Roberto Blanco Valdés
Roberto L. Blanco Valdés EL OJO PÚBLICO

OPINIÓN

JOSEP LAGO | Afp

02 feb 2018 . Actualizado a las 05:00 h.

En todas las lenguas existen palabras que no tienen una traducción que capte los ricos matices que con ellas quieren expresar quienes las usan. Por ejemplo, cuando en gallego decimos trapallada. ¿Cómo traducirlo? No es posible en realidad, pues una trapallada es... una trapallada. Así de claro.

Ese es sin duda el vocablo que mejor define lo que viene sucediendo en Cataluña desde que sus gobernantes autonómicos decidieron utilizar, para revolverse contra la Constitución que legitima su poder, todo el que tenían conferido.
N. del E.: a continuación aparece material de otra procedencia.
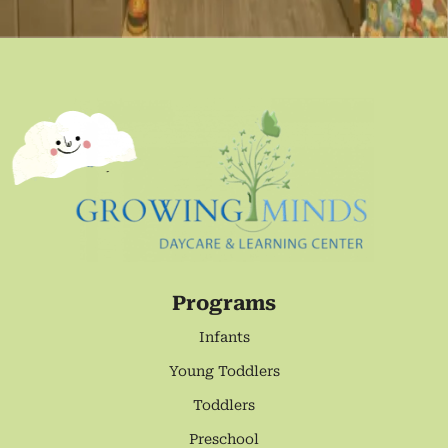
Programs
Infants
Young Toddlers
Toddlers
Preschool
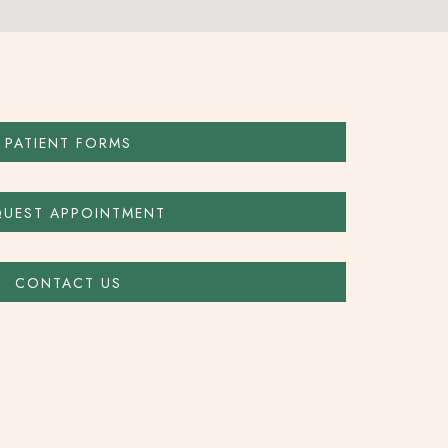
PATIENT FORMS
QUEST APPOINTMENT
CONTACT US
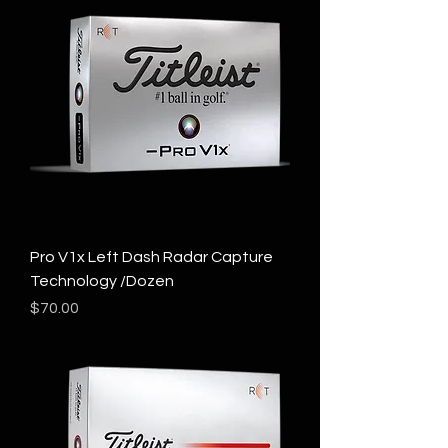
Pro V1x Left Dash Radar Capture
Technology /Dozen
Price
$70.00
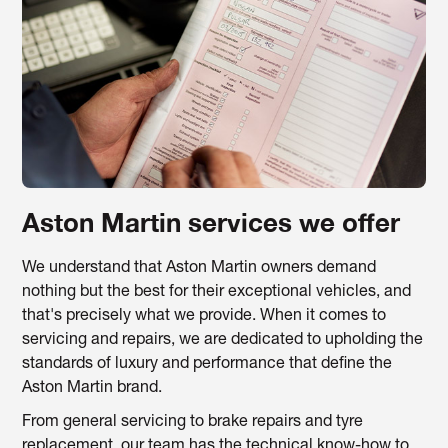
Aston Martin services we offer
We understand that Aston Martin owners demand
nothing but the best for their exceptional vehicles, and
that's precisely what we provide. When it comes to
servicing and repairs, we are dedicated to upholding the
standards of luxury and performance that define the
Aston Martin brand.
From general servicing to brake repairs and tyre
replacement, our team has the technical know-how to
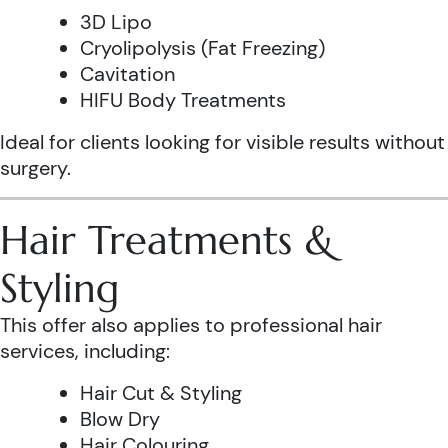
3D Lipo
Cryolipolysis (Fat Freezing)
Cavitation
HIFU Body Treatments
Ideal for clients looking for visible results without
surgery.
Hair Treatments &
Styling
This offer also applies to professional hair
services, including:
Hair Cut & Styling
Blow Dry
Hair Colouring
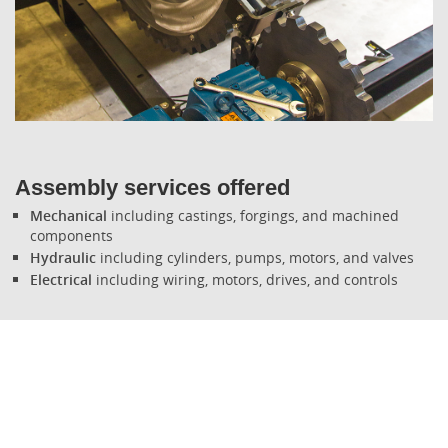
What's New
Assembly services offered
Mechanical
including castings, forgings, and machined
components
Hydraulic
including cylinders, pumps, motors, and valves
Electrical
including wiring, motors, drives, and controls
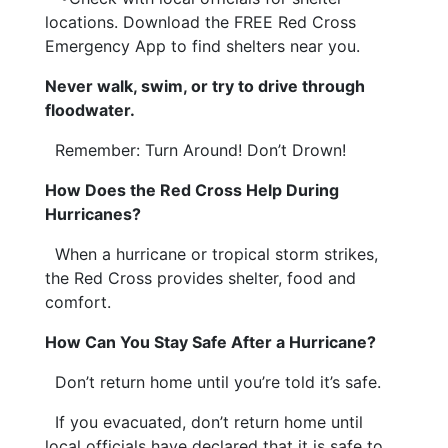
locations. Download the FREE Red Cross
Emergency App to find shelters near you.
Never walk, swim, or try to drive through
floodwater.
Remember: Turn Around! Don’t Drown!
How Does the Red Cross Help During
Hurricanes?
When a hurricane or tropical storm strikes,
the Red Cross provides shelter, food and
comfort.
How Can You Stay Safe After a Hurricane?
Don’t return home until you’re told it’s safe.
If you evacuated, don’t return home until
local officials have declared that it is safe to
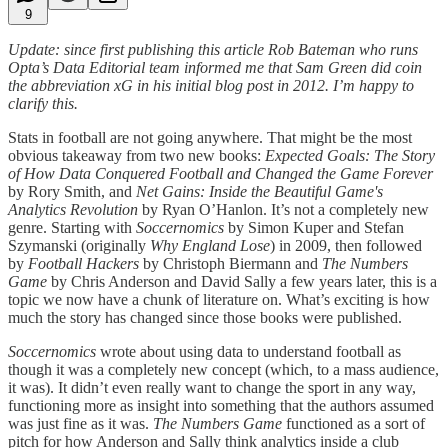
9
Update: since first publishing this article Rob Bateman who runs
Opta’s Data Editorial team informed me that Sam Green did coin
the abbreviation xG in his initial blog post in 2012. I’m happy to
clarify this.
Stats in football are not going anywhere. That might be the most
obvious takeaway from two new books:
Expected Goals: The Story
of How Data Conquered Football and Changed the Game Forever
by Rory Smith, and
Net Gains: Inside the Beautiful Game's
Analytics Revolution
by Ryan O’Hanlon. It’s not a completely new
genre. Starting with
Soccernomics
by Simon Kuper and Stefan
Szymanski (originally
Why England Lose
) in 2009, then followed
by
Football Hackers
by Christoph Biermann and
The Numbers
Game
by Chris Anderson and David Sally a few years later, this is a
topic we now have a chunk of literature on. What’s exciting is how
much the story has changed since those books were published.
Soccernomics
wrote about using data to understand football as
though it was a completely new concept (which, to a mass audience,
it was). It didn’t even really want to change the sport in any way,
functioning more as insight into something that the authors assumed
was just fine as it was.
The Numbers Game
functioned as a sort of
pitch for how Anderson and Sally think analytics inside a club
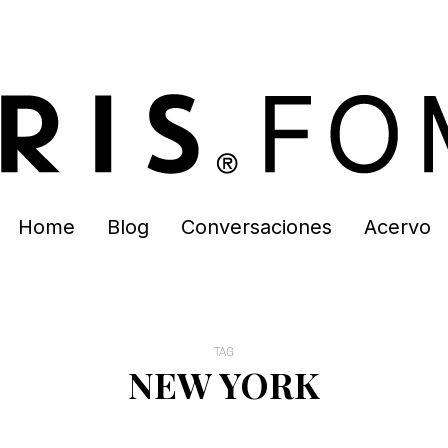
Home
Blog
Conversaciones
Acervo
TAG
NEW YORK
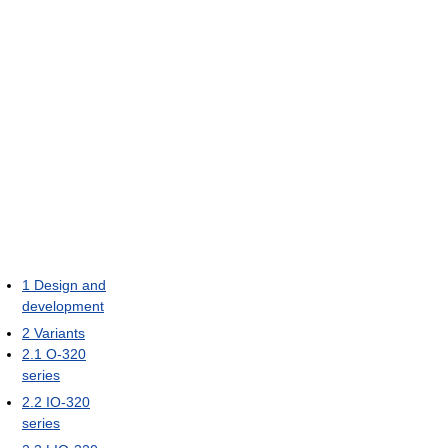
1
Design and
development
2
Variants
2.1
O-320
series
2.2
IO-320
series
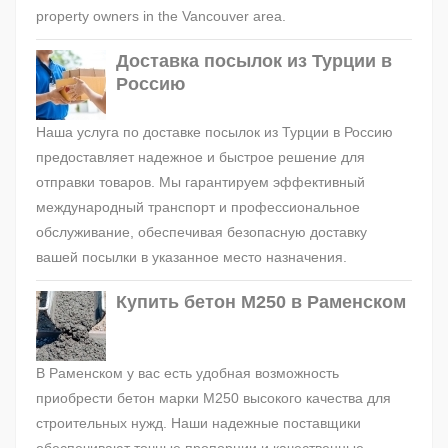
property owners in the Vancouver area.
Доставка посылок из Турции в
Россию
Наша услуга по доставке посылок из Турции в Россию
предоставляет надежное и быстрое решение для
отправки товаров. Мы гарантируем эффективный
международный транспорт и профессиональное
обслуживание, обеспечивая безопасную доставку
вашей посылки в указанное место назначения.
Купить бетон М250 в Раменском
В Раменском у вас есть удобная возможность
приобрести бетон марки М250 высокого качества для
строительных нужд. Наши надежные поставщики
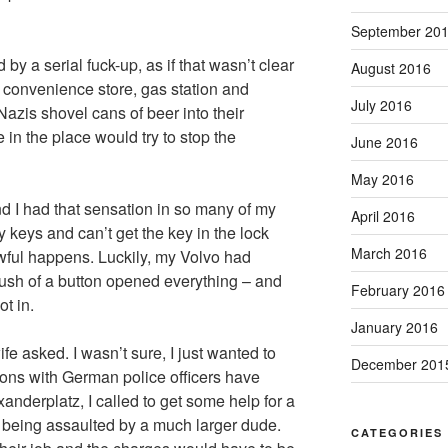
September 20
y a serial fuck-up, as if that wasn’t clear
August 2016
 convenience store, gas station and
July 2016
azis shovel cans of beer into their
 in the place would try to stop the
June 2016
May 2016
d I had that sensation in so many of my
April 2016
 keys and can’t get the key in the lock
March 2016
wful happens. Luckily, my Volvo had
push of a button opened everything – and
February 2016
t in.
January 2016
e asked. I wasn’t sure, I just wanted to
December 201
ions with German police officers have
anderplatz, I called to get some help for a
 being assaulted by a much larger dude.
CATEGORIES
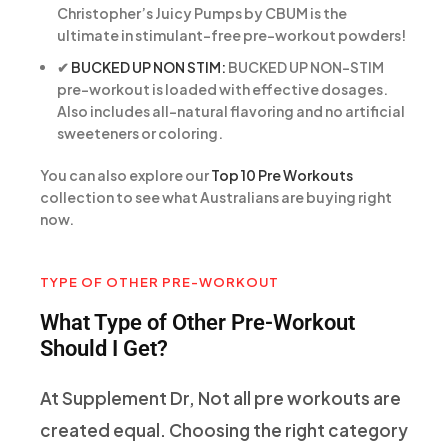
Christopher’s Juicy Pumps by CBUM is the
ultimate in stimulant-free pre-workout powders!
✔
BUCKED UP NON STIM:
BUCKED UP NON-STIM
pre-workout is loaded with effective dosages.
Also includes all-natural flavoring and no artificial
sweeteners or coloring.
You can also explore our
Top 10 Pre Workouts
collection to see what Australians are buying right
now.
TYPE OF OTHER PRE-WORKOUT
What Type of Other Pre-Workout
Should I Get?
At Supplement Dr, Not all pre workouts are
created equal. Choosing the right category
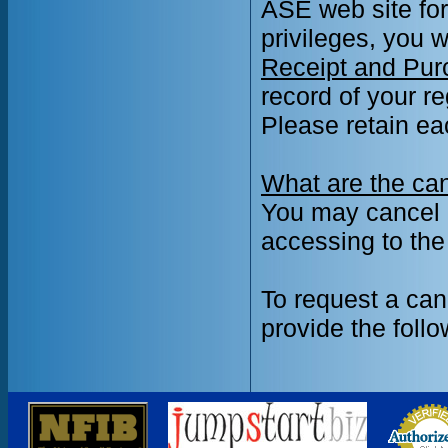
ASE web site for
privileges, you w
Receipt and Pur
record of your r
Please retain ea
What are the can
You may cancel a 
accessing to the
To request a can
provide the follo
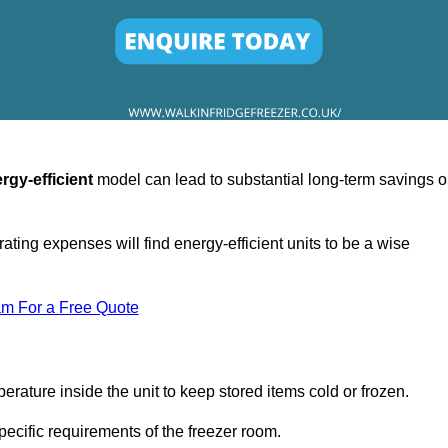
rgy-efficient
model can lead to substantial long-term savings 
ating expenses will find energy-efficient units to be a wise
am For a Free Quote
erature inside the unit to keep stored items cold or frozen.
cific requirements of the freezer room.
No cabe duda de que en Cataluña hemos asistido a una rebelión institucional, ni de lo que sus organizadores han provocado: un gran daño económico, un destrozo de la convivencia entre los catalanes nacionalistas y los no nacionalistas y un grave deterioro de los vínculos de una parte del país con la nación de la que secularmente forma parte. No cabe duda, tampoco, de que la irresponsabilidad descomunal del secesionismo ha conseguido triturar la agenda política nacional, desprestigiar la imagen de España y sembrar dudas en el exterior sobre la calidad de nuestra democracia.
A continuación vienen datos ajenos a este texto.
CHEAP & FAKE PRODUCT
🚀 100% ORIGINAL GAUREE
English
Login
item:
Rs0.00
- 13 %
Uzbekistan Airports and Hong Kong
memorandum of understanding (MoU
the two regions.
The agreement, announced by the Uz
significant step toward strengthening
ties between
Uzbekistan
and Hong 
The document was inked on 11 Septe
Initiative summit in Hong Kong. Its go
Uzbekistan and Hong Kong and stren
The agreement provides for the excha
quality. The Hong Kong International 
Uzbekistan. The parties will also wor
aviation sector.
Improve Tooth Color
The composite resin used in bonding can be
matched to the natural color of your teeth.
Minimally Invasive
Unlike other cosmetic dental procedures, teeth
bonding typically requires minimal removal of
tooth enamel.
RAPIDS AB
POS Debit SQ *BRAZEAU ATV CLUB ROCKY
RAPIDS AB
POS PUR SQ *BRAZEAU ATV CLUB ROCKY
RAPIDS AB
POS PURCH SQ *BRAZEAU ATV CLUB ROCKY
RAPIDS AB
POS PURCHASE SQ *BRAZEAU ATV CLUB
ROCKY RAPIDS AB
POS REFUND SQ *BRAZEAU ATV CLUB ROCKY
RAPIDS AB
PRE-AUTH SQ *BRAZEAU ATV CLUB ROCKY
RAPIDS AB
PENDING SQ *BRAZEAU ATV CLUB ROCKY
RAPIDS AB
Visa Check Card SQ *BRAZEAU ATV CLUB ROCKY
Pero, más allá de todo eso, el llamado procés secesionista ha sido antes que nada una colosal, trágica y truculenta trapallada. Una rebelión de pacotilla que proclamó por primera vez la independencia de Cataluña durante cinco o diez minutos. Un circo que se hizo efectivo a través de la ley regional de referendo que derogó ¡la Constitución! Un espectáculo grotesco en el que los mismos que se negaban con rotunda contumacia a obedecer las resoluciones del Tribunal Constitucional (TCE) recurrían luego ¡al TCE! como si nada. Un esperpento que hizo del nacionalismo catalán un títere del iluminado Carles Puigdemont. Una farsa agitada en público por quienes reconocían en privado que no tenían posibilidad alguna de ganar. Una comedia de enredo que convirtió al Parlamento catalán en una feria en la que se cerraban pactos que se rompían a la media hora sin el más mínimo pudor, pues los nacionalistas se aliaban y traicionaban sin cesar. Un fraude vergonzoso donde los fondos estatales para el mantenimiento de los servicios públicos catalanes se han dedicado a impulsar la secesión. Una algarada que comenzó apelando a Europa para acabar siendo antieuropea. Una chusca payasada que ha pretendido elegir por televisión al presidente de la Generalitat para que gobernase por teléfono aunque fuese desde más de mil kilómetros de distancia. Una opera bufa en la que se ha asignado el papel de héroe a quien vive huido de la justicia en la suite presidencial de un hotel belga mientras su antiguo segundo está en prisión.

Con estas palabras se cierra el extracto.